To address the inequality, TCO proposes a three-tier solution for parental benefit days: one third to each parent and one third to distribute freely:

  • Our hope is that this will lead to increased gender equality, Åsa says.

As it stands now, men only take one-fifth of the parental benefit days that are taken during the child’s first two years. This is something that creates income differences between the sexes.

Increased economic equality is another proposal that TCO is pushing for by making the discrimination legislation semi-dispositive in the part that applies to active measures in workplaces. As it stands today, pay discrimination is already prohibited. Employers are obliged to carry out preventive and promotional work against discrimination. This shall include annual pay surveys to identify and address differences between women and men.

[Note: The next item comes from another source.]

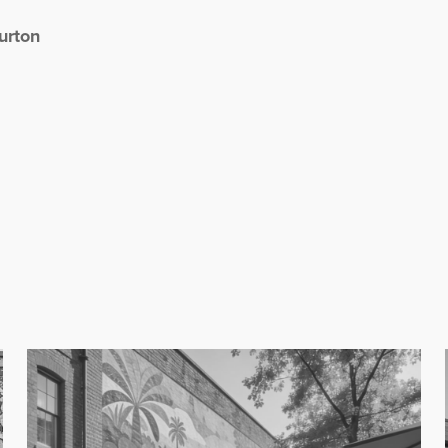
urton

The third of TCO’s gender equality policy proposals are to increase measures to enable women to work throughout their lives in good health, even in female-dominated industries. Measures of this kind may include, for example, strengthening the rules on organizational and social work environment (OSA) and introducing sanctions for violations of these. It can also be about legislation on personal integrity and harassment in the workplace.

A further proposal is to give foreign women better conditions to establish themselves in the labour market. So, what does Åsa think about the potential of TAM-Arkiv when it comes to studying the history of gender equality?

  • It’s nice! Åsa exclaims.

When she started as a gender equality manager at TCO, she checked TAM-Arkiv’s sources to get a description of the history of gender equality as it has been run by TCO.